Au-delà de l’assistance humanitaire, ces œuvres sont également éducatives et passent par des établissements comme l’institut Yunus Emre – en charge de la diffusion de la langue, de la culture et des arts turcs – ou encore la fondation Maarif ; cette dernière, fondée le 17 juin 2016, fournit une formation scolaire aux jeunes Africains à travers le continent, ainsi que des enseignements de la langue et de la culture turques.

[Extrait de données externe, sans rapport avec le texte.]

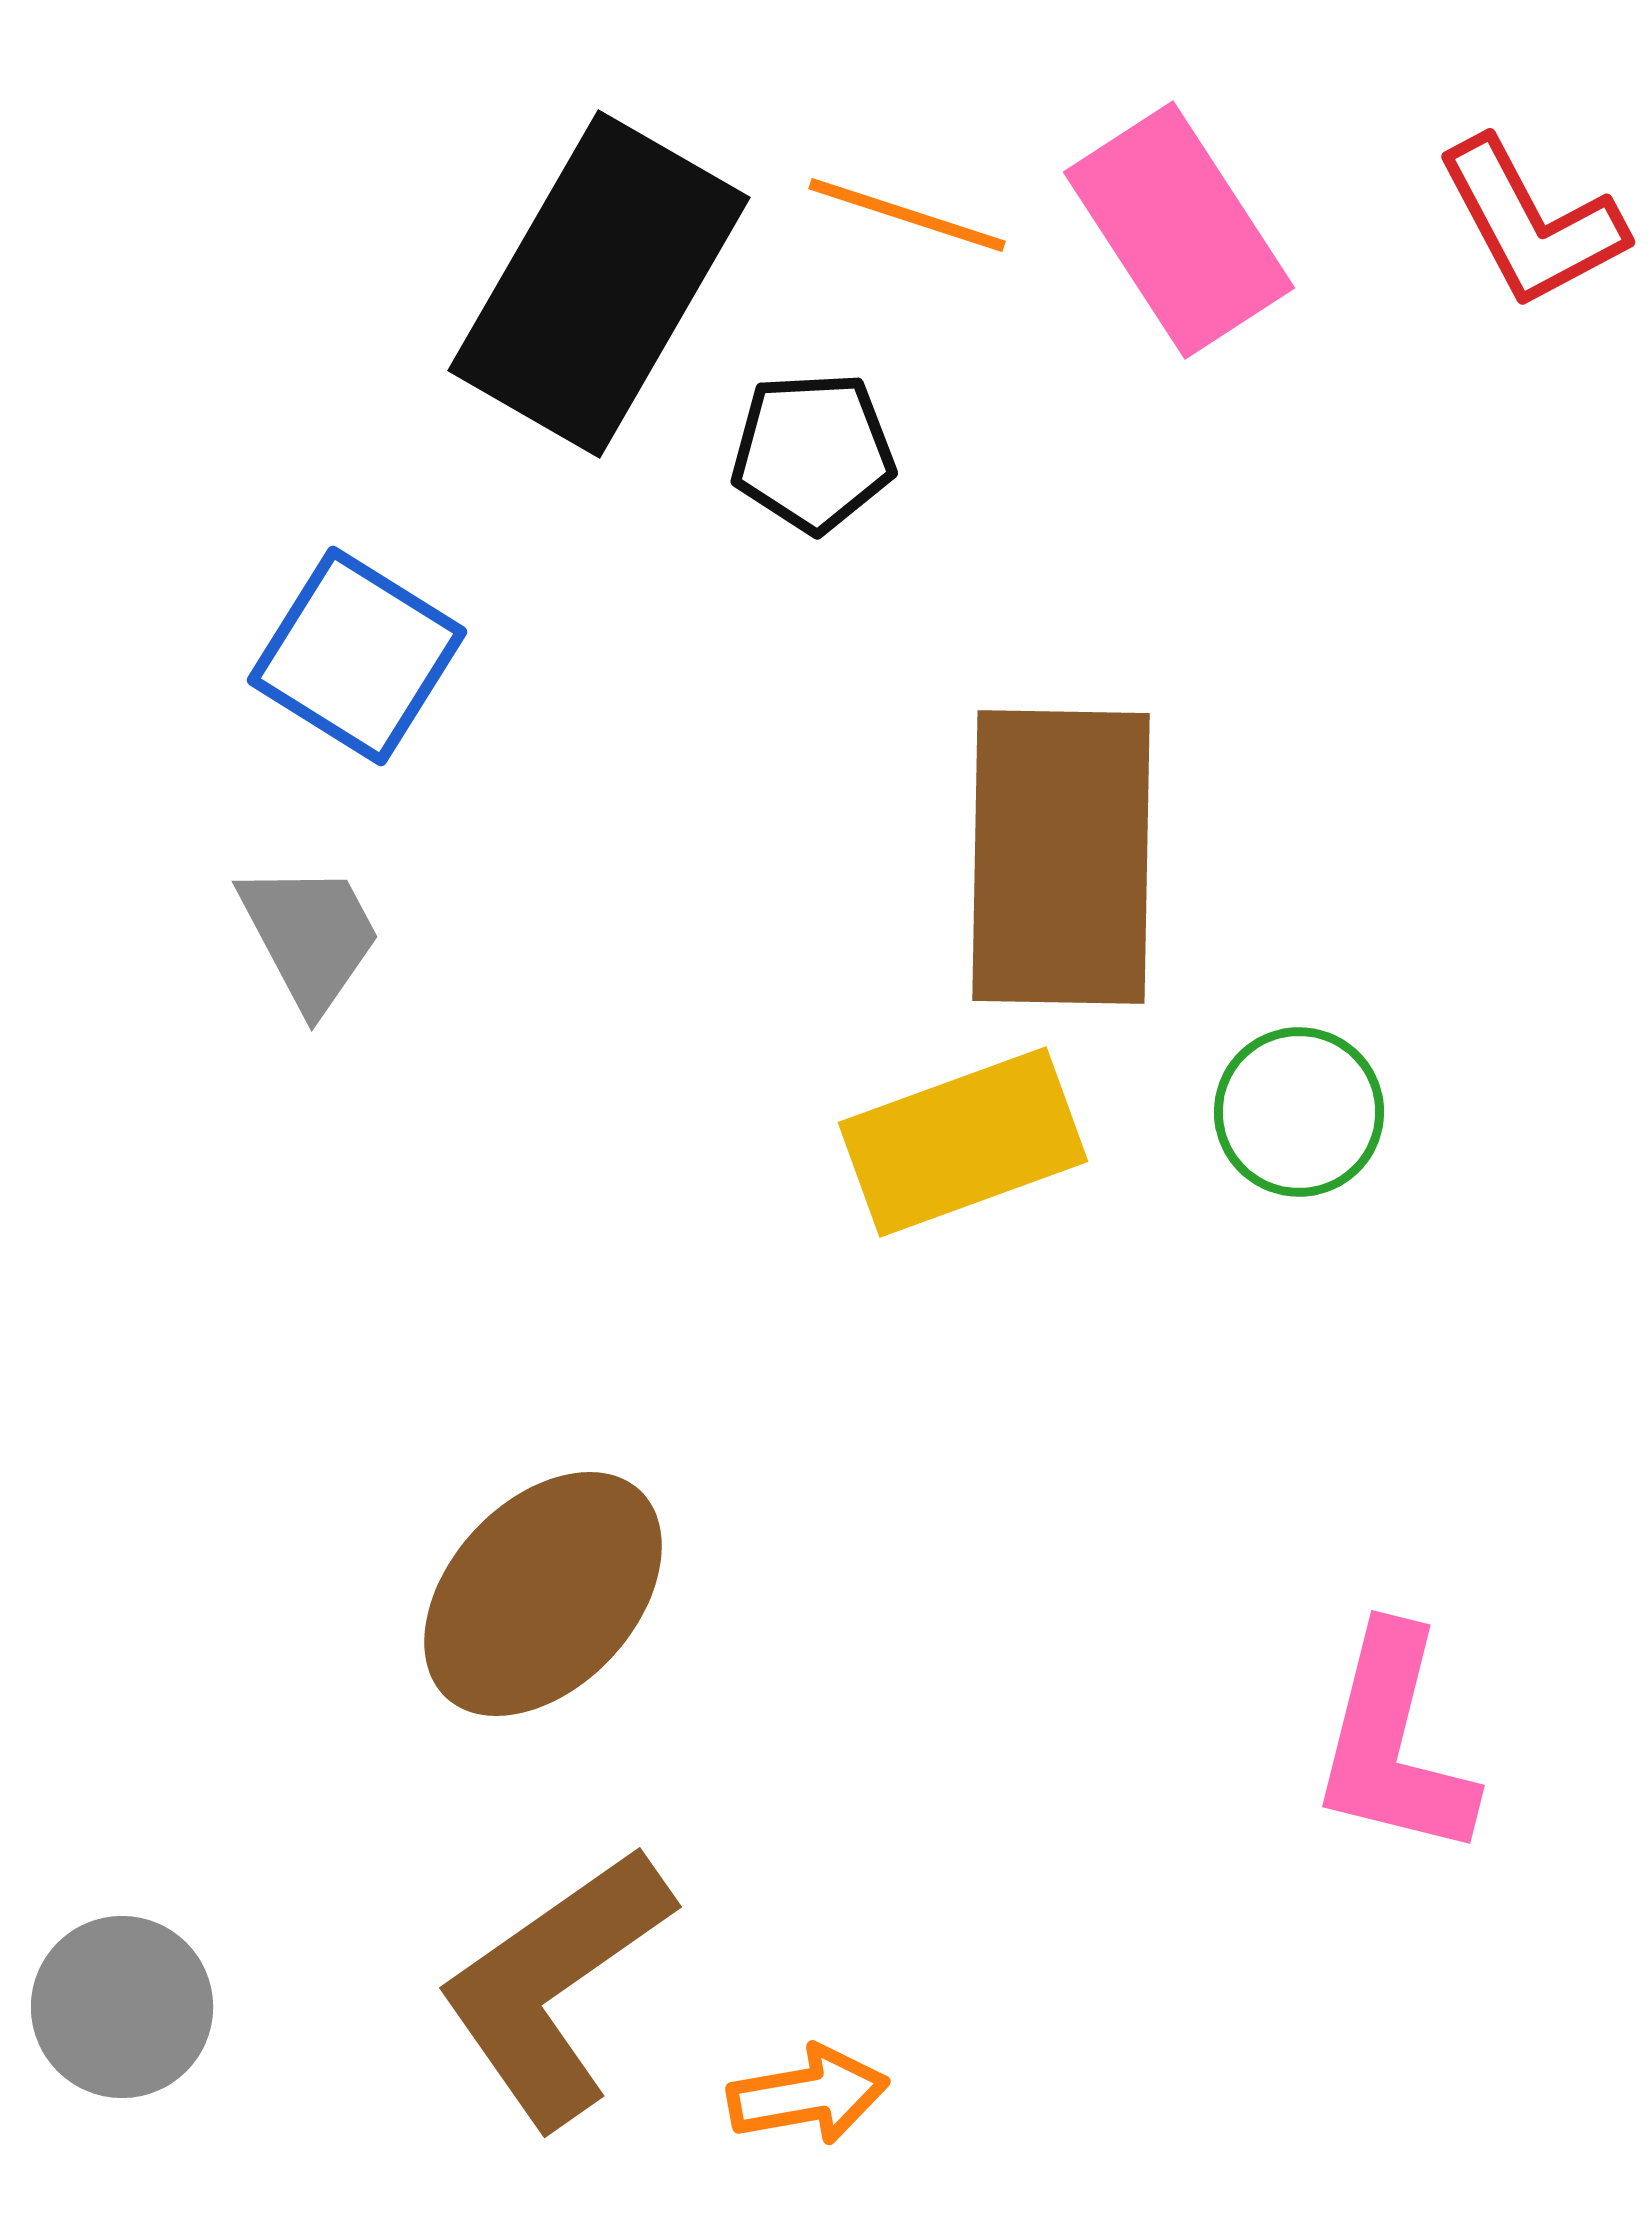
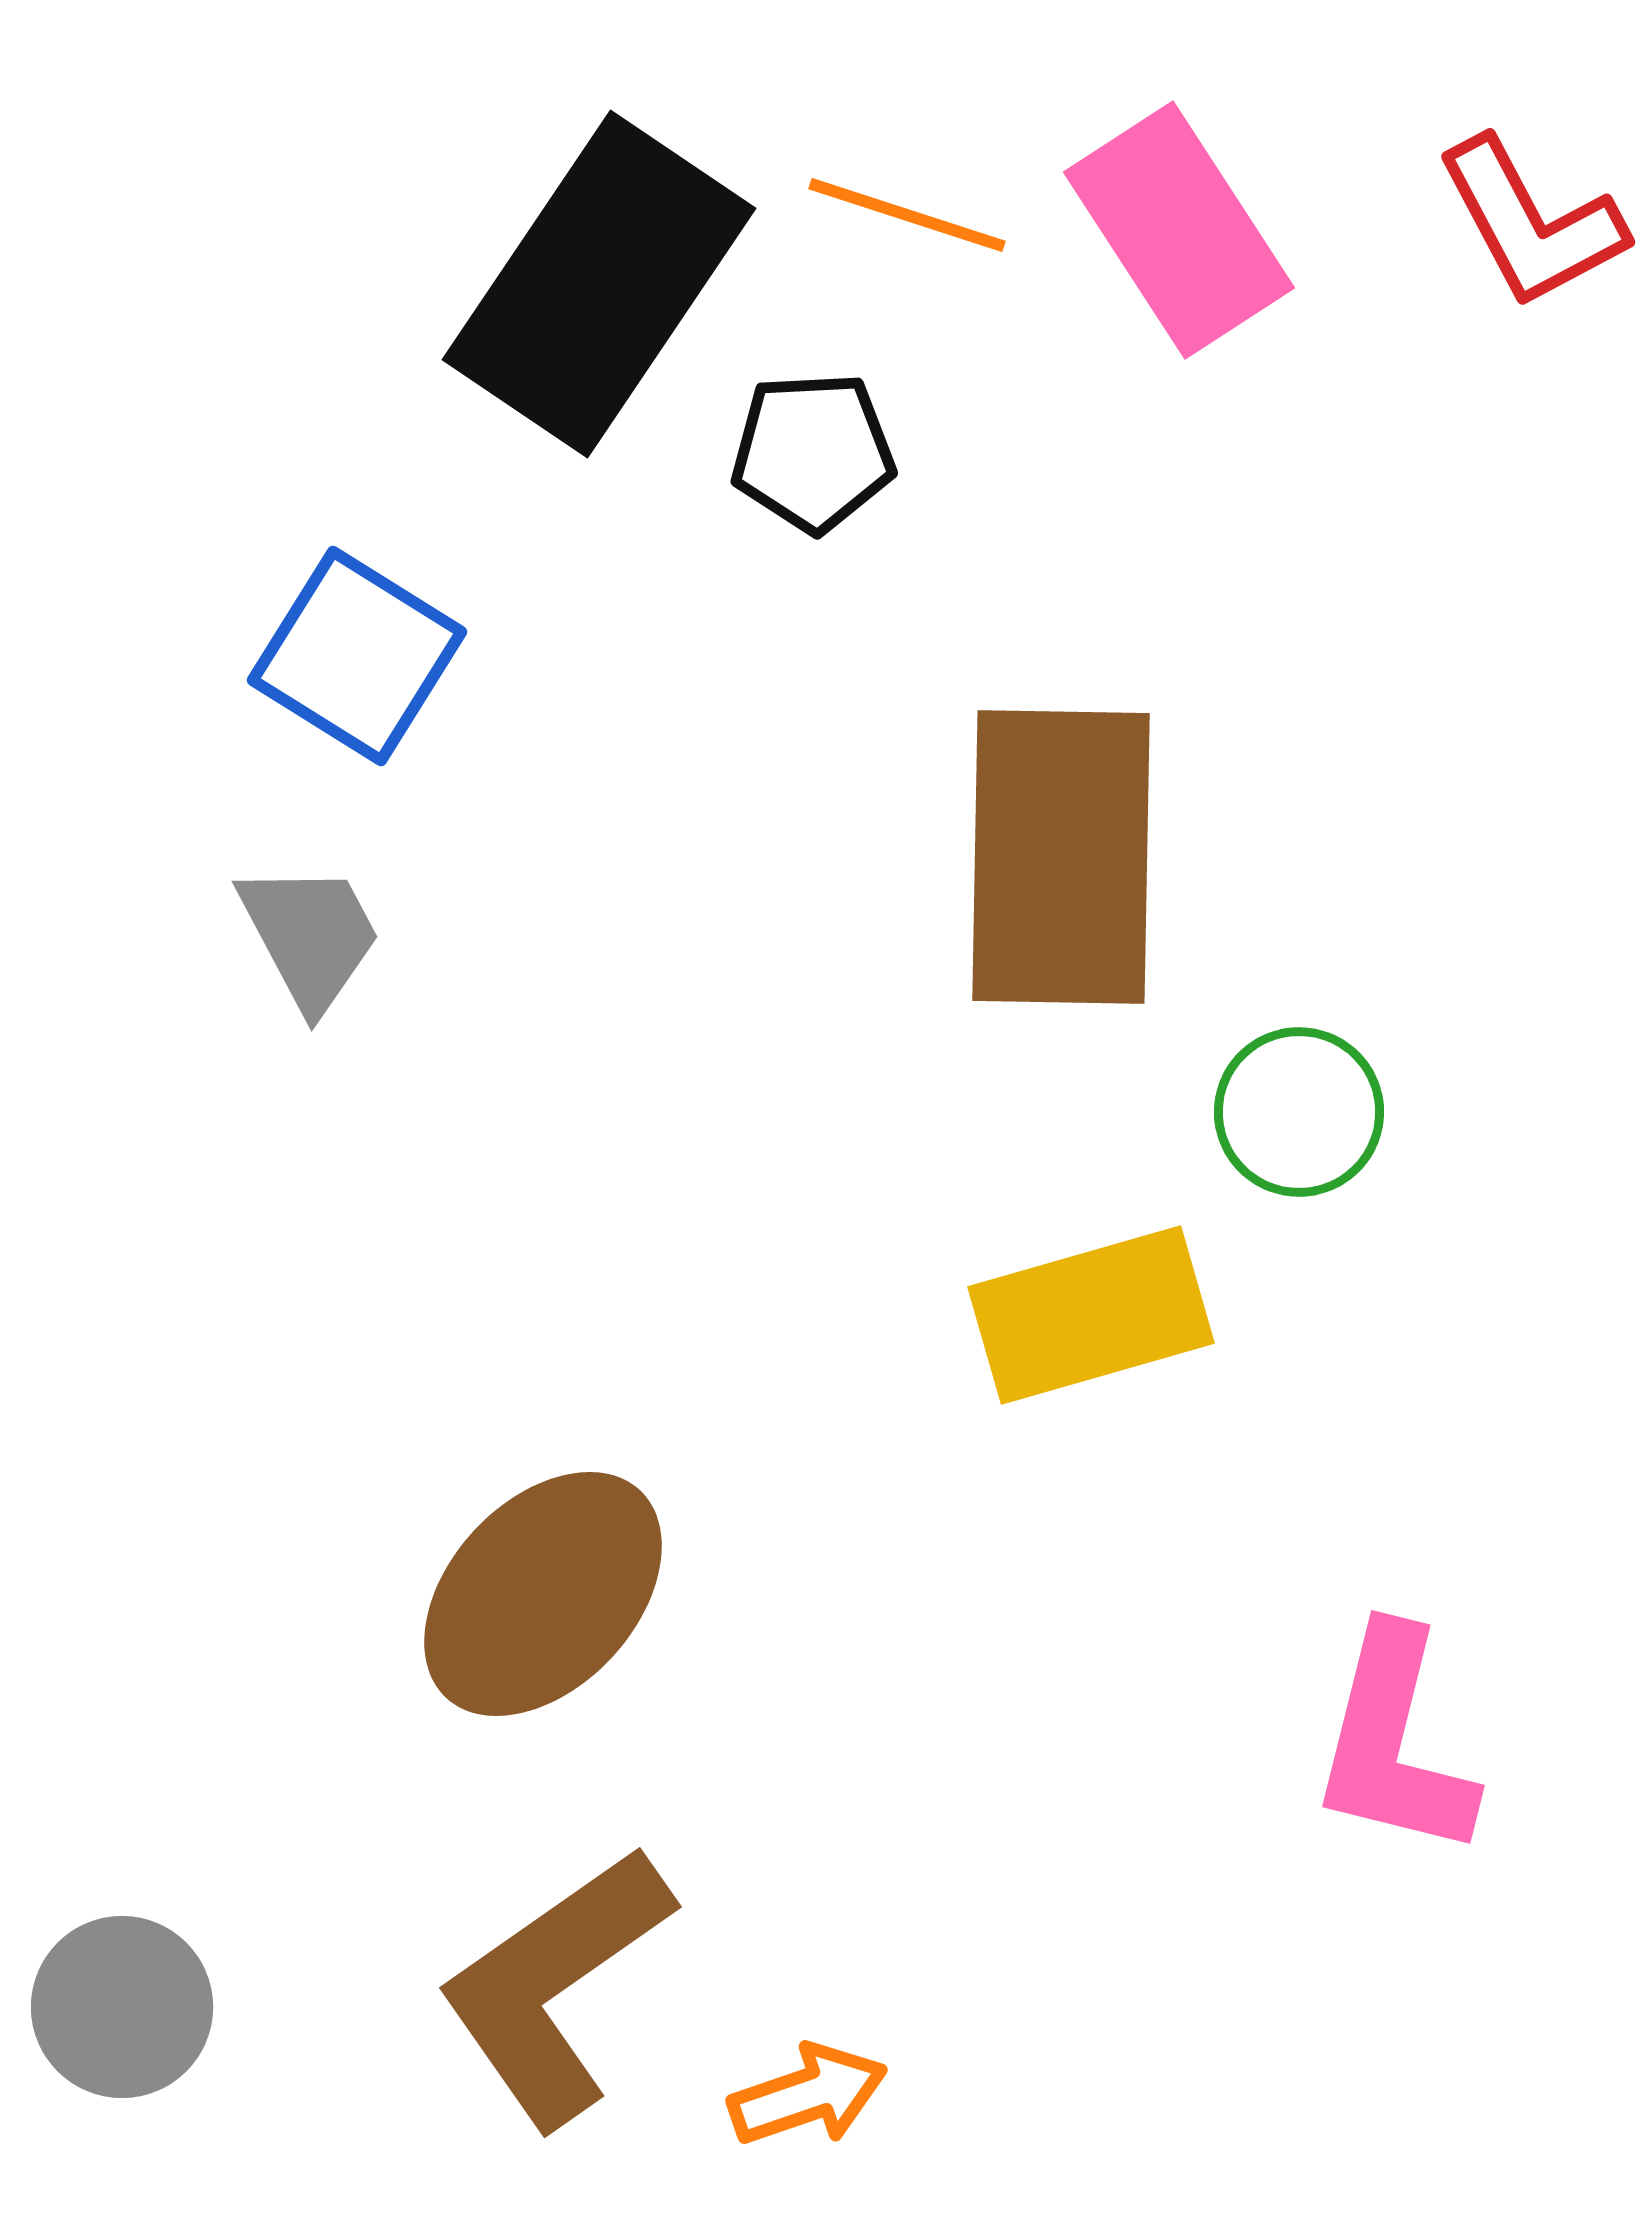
black rectangle: rotated 4 degrees clockwise
yellow rectangle: moved 128 px right, 173 px down; rotated 4 degrees clockwise
orange arrow: rotated 9 degrees counterclockwise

En juillet 2024, cette fondation assurait l’éducation de 20 000 écoliers dans 191 structures éducatives réparties dans 25 pays. Un millier d’entre eux étaient par ailleurs invités à poursuivre leurs études en Turquie. De fait, l’attribution de bourses apparaît comme l’un des volets-clés des œuvres éducatives d’Ankara en Afrique et répond, là encore, aux recommandations édictées en 1998 par le « Plan d’action pour l’Afrique ». L’une des principales organisations qui octroient des bourses est la Présidence pour les Turcs à l’étranger et les communautés apparentées (YTB) ; celle-ci a attribué, entre 2012 et 2021, des bourses à 12 600 étudiants originaires de 54 pays africains.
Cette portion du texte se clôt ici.